There are however still some small issues that in my humble opinion make this standardization effort less effective than could be. That mainly comes from some of the legalese included in these JSR proposals. The legal language used seems to not have caught up with the new OpenJDK reality yet. This might lead to the schizophrenic situation that the community that helps and takes advantage of the fact that we now collaborate in the open might not actually be able to use the results of this standardization process to check their own implementations are according to the official specification because the current terms seem incompatible with the terms of the GNU General Public License used for OpenJDK, IcedTea and other community derivatives of the code that implements the reference implementation.

Firstly the proposed specification license is tightly coupled with (passing) the TCK (which has its own problems, see the last point below) and contains restrictions, specifically on sub and super setting, which are incompatible with the GPL. But since most of the specification, like those for the full class library are also published under the GPL (just do a yum install java-1.6.0-openjdk-javadoc), such restrictions on the official final specification license are counter productive and conflict with the actual implementation license used for OpenJDK. Secondly the proposed reference implementation license is still proprietary. As I pointed out before, this prevents anybody comparing pure OpenJDK, IcedTea or other derived binaries with the “official” reference implementation binaries. This again is counter productive for the community that actually produces these GPLed binaries. Mark Reinhold used to publish binaries of the Jigsaw work in progress under free terms on dl.openjdk.java.net, which would be a much better fit. Finally the proposed TCK license contains (field of use) restrictions. These were unworkable for OpenJDK6 and so a special Community TCK License Agreement had to be created. It would be nice if such special case TCK license terms weren’t necessary and OpenJDK7 derivatives could have a TCK license without GPL-incompatible restrictions from the start.

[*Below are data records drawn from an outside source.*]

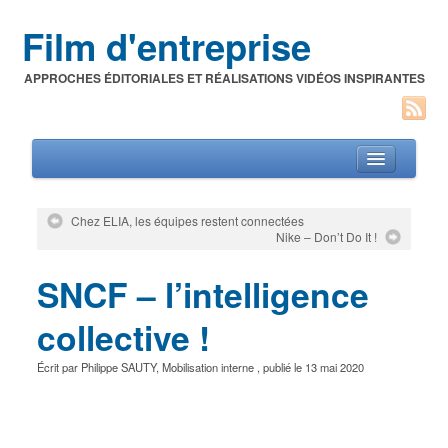
Film d'entreprise
APPROCHES ÉDITORIALES ET RÉALISATIONS VIDÉOS INSPIRANTES
Chez ELIA, les équipes restent connectées
Nike – Don’t Do It !
Films d’entreprise
SNCF – l’intelligence
A propos de l’auteur
Festivals du film corporate
collective !
Écrit par
Philippe SAUTY
,
Mobilisation interne
, publié le
13 mai 2020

If these legal nitpicks could be fixed, then these platform JSRs look pretty sweet. Without these legal terms fixed however we could end up with a somewhat schizophrenic split community. Where those who collaborate on the open, free, GPLed implementation that is being standardized aren’t actually allowed to use the finalized specification, reference implementation and compatibility testsuite to check their own work.